• **WHAT IS REQUIRED**
Please return the data word for word and leave out any picture it contains.

Collected data
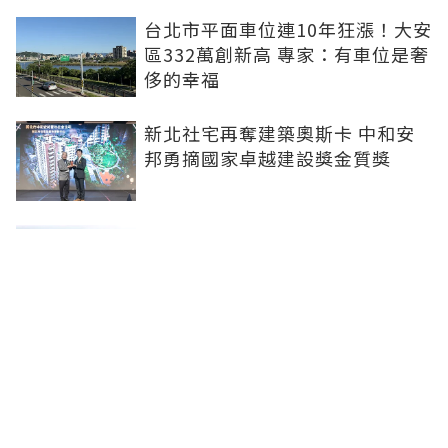
台北市平面車位連10年狂漲！大安
區332萬創新高 專家：有車位是奢
侈的幸福
新北社宅再奪建築奧斯卡 中和安
邦勇摘國家卓越建設獎金質獎
打造信義計畫區永續商辦標竿 南
山信義A26榮獲2026國家卓越建設
獎
李遠哲大直水岸豪宅「房價又破
底」！專家曝原因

• **EXPECTED ANSWER**
台北市平面車位連10年狂漲！大安
區332萬創新高 專家：有車位是奢
侈的幸福
新北社宅再奪建築奧斯卡 中和安
邦勇摘國家卓越建設獎金質獎
打造信義計畫區永續商辦標竿 南
山信義A26榮獲2026國家卓越建設
獎
李遠哲大直水岸豪宅「房價又破
底」！專家曝原因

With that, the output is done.